Mit den bosnischen Behörden wurde ausgehandelt, die Flüchtlinge wieder ins Lager Bira nach Bihac oder in Kasernen in andere Landesteile zu bringen. Aber Lokalpolitiker verkündeten, es gäbe „Proteste aus der Bevölkerung“. So verbrachten 900 Menschen die Weihnachtstage im Freien. Dann stand doch die Evakuierung der obdachlos campierenden Flüchtlinge auf dem Programm. 500 von ihnen wurden zum Jahresende in Busse verladen. Und steckten dort fest. Denn die Busse fuhren nicht. Lokal- und Regionalpolitiker beugen sich den „Protesten aus der Bevölkerung“, die sie selbst nach Kräften geschürt haben. Und die Republika Srpska nimmt ohnehin niemand auf. Schließlich seien es die bosniakischen Muslime, die die „Migranten“ ins Land geholt hätten. Was auch immer damit gemeint sei, die Parole kommt immer an. Jeder Versuch der Zentralregierung in Sarajewo, Recht und Ordnung durchzusetzen (und das heißt in diesem Fall eine menschenwürdige Unterbringung der Flüchtlinge) ist so zum Scheitern verurteilt.
So verbrachten 500 Menschen die letzten beiden Tage des Jahres in ungeheizten Bussen. 24 Stunden lang. Dann ließ man sie wieder aussteigen. Sylvester erlebten sie unter freiem Himmel. Am Neujahrstag versorgte sie das Rote Kreuz. Österreich verspricht „Hilfe vor Ort“. Die bosnische Armee stellt wieder Zelte auf. Zelte gibt es genug. Unbeheizbar, wie die davor. Das zynische Spiel geht weiter. Der Winter auch.
Dabei hatte Österreich anlässlich des Krieges in Bosnien offene Türen und Herzen für viele bosnische Flüchtlinge: Auch Österreichs jetzige Justizministerin Alma Zadic war damals als kleines Mädchen mit ihrer allein erziehenden armen Mutter auf diesem rettenden Terrain gelandet. Die jetzigen Bosnier scheinen das alles vergessen oder verdrängt zu haben. Die Herzen verhärten sich zusehends. Wohin soll das führen?

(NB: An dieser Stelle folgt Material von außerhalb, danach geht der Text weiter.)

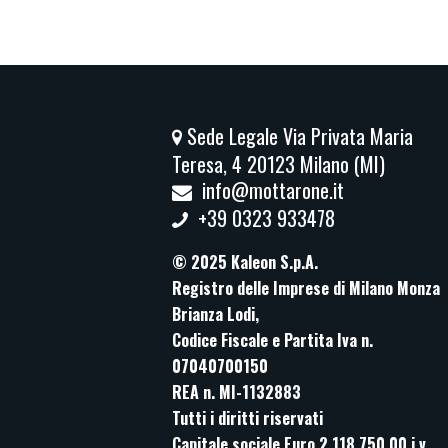
Sede Legale Via Privata Maria
Teresa, 4 20123 Milano (MI)
info@mottarone.it
+39 0323 933478
© 2025 Kaleon S.p.A.
Registro delle Imprese di Milano Monza
Brianza Lodi,
Codice Fiscale e Partita Iva n.
07040700150
REA n. MI-1132883
Tutti i diritti riservati
Capitale sociale Euro 2.118.750,00 i.v.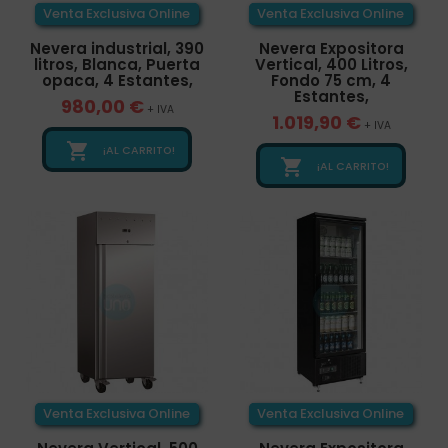
Venta Exclusiva Online
Venta Exclusiva Online
Nevera industrial, 390
Nevera Expositora
litros, Blanca, Puerta
Vertical, 400 Litros,
opaca, 4 Estantes,
Fondo 75 cm, 4
Estantes,
980,00 €
+ IVA
1.019,90 €
+ IVA

¡AL CARRITO!

¡AL CARRITO!
Venta Exclusiva Online
Venta Exclusiva Online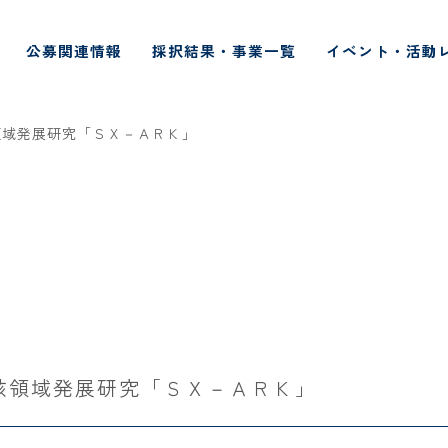
公募関連情報
採択結果・事業一覧
イベント・活動
領域発展研究「ＳＸ－ＡＲＫ」
核領域発展研究「ＳＸ－ＡＲＫ」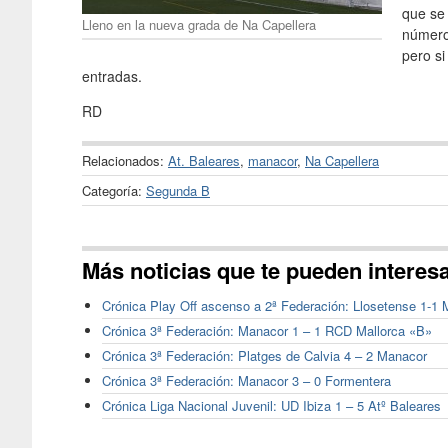
que se 
Lleno en la nueva grada de Na Capellera
número
pero s
entradas.
RD
Relacionados:
At. Baleares
,
manacor
,
Na Capellera
Categoría:
Segunda B
Más noticias que te pueden interes
Crónica Play Off ascenso a 2ª Federación: Llosetense 1-1
Crónica 3ª Federación: Manacor 1 – 1 RCD Mallorca «B»
Crónica 3ª Federación: Platges de Calvia 4 – 2 Manacor
Crónica 3ª Federación: Manacor 3 – 0 Formentera
Crónica Liga Nacional Juvenil: UD Ibiza 1 – 5 Atº Baleares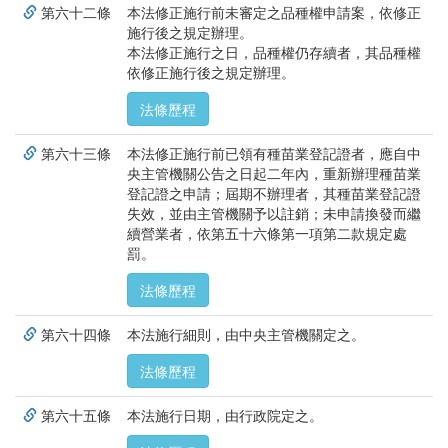
第六十二條
本法修正施行前未審定之品種權申請案，依修正
施行後之規定辦理。
本法修正施行之日，品種權仍存續者，其品種權
依修正施行後之規定辦理。
法條歷程
第六十三條
本法修正施行前已領有種苗業登記證者，應自中
央主管機關公告之日起二年內，重新辦理種苗業
登記證之申請；屆期不辦理者，其種苗業登記證
失效，並由主管機關予以註銷；未申請換發而繼
續營業者，依第五十六條第一項第二款規定處
罰。
法條歷程
第六十四條
本法施行細則，由中央主管機關定之。
法條歷程
第六十五條
本法施行日期，由行政院定之。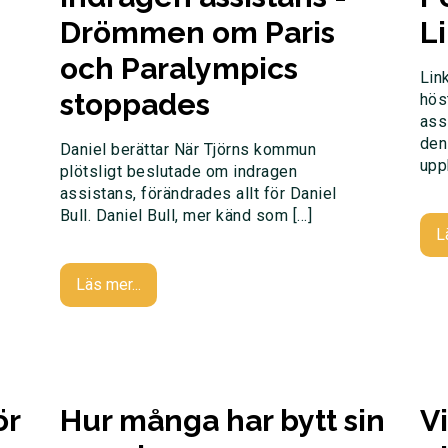
Drömmen om Paris
L
och Paralympics
Lin
stoppades
hös
ass
den
Daniel berättar När Tjörns kommun
upp
plötsligt beslutade om indragen
assistans, förändrades allt för Daniel
Bull. Daniel Bull, mer känd som […]
L
Läs mer...
ör
Hur många har bytt sin
V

Ich kann die bosnische Bevölkerung nicht verstehen, nachdem ihre Flüchtlinge im Bosnienkrieg bei uns so gut aufgenommen wurden. Wie kann man nur so hart sein, Traurig und beschämend
Das Gedächtnis ist offenbar kurz. Die Ungarn haben auch schon vergessen, wie sie hier in den 1950er Jahren aufgenommen wurden. Sobald es jemand gelingt, Gruppen gegeneinander auszuspielen, spielen die eigenen Erfahrungen von Flucht und Vertreibung offenbar keine Rolle mehr. So erklären die Serben in Bosnien das Thema Flüchtlinge kurzerhand zu einem Problem “der Muslime”. Dabei kommen die Flüchtlinge, die im Norden Bosniens gestrandet sind, zum großen Teil aus Südostasien. Die EU hat Bosnien – außer mit Geldzahlungen seit 2018 – mit diesem Problem weitgehend allein gelassen. Obwohl nicht zuletzt die illegale Rückstoßungspraxis des EU-Mitglieds Kroatien für die Situation verantwortlich ist. Die Versorgung erfolgt durch die Internationale Organisation für Migration, eine UN-Organisation. Und durch zahlreiche NGOs.
Die Schweiz hatte auch nicht nur Paul Ernst Grüningers unter ihren Bürgern und ist heute Sitz einer weltweit bedeutenden NGO, deren Gründer hoch über dem Bodensee im Friedhof von Heiden eine bescheidene letzte Ruhestätte gefunden hat. Nach Grüninger ist übrigens sogar in Wien eine Straße benannt.